Richard Kelo |
The biggest killer in all of human history has been hunger. Nature is inherently scarce and very stingy with her resources. Rick Kelo points out that only through peaceful trade with our fellow man have people advanced to the point where obesity, not starvation, is the main killer.
"When populations began to rise in 16th century England, and that change in the supply/demand curve pushed food prices up. Prices reached the point it became profitable for farmers to invest in agricultural technology to get more out of their harvest. That increased availability in food encouraged more population growth and so on," explains Rick Kelo.
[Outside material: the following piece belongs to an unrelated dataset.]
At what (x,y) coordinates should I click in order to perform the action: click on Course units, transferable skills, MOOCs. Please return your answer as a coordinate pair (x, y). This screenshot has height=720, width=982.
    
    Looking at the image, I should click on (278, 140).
Richard Kelo is a Chicago tax recruiter by day, but in his spare time also maintains a prominent position in the forefront of certain economic debates. Well read in economic history, and himself educated on both topics at West Point, Rick is quick to point out that only by cooperating have people overcome the scarcity of the natural world.
"If any of us wandered off a trail in the park our stomachs would tell us after just a few hours in the woods just how scarce food is," Rick Kelo notes. The way mankind overcame this scarcity was by using markets - peaceful trade - to guide production decisions.
"To finish the case of England," Rick Kelo continues, "That increased productivity eventually brought down prices, which encouraged farmers to spend more and more money investing in ways to make farms more productive. That higher volume production allowed the farmer to break even from lower prices... lower prices meant everybody else had extra money left over to buy "stuff" with. And so on it went as man got even more and more efficient."
Thus the story of how the economic incentives that naturally exist in the free market inspired mankind to overcome the cruelty of nature to the point that starvation... the leading cause of death in all of human history... has been wiped out in capitalist societies.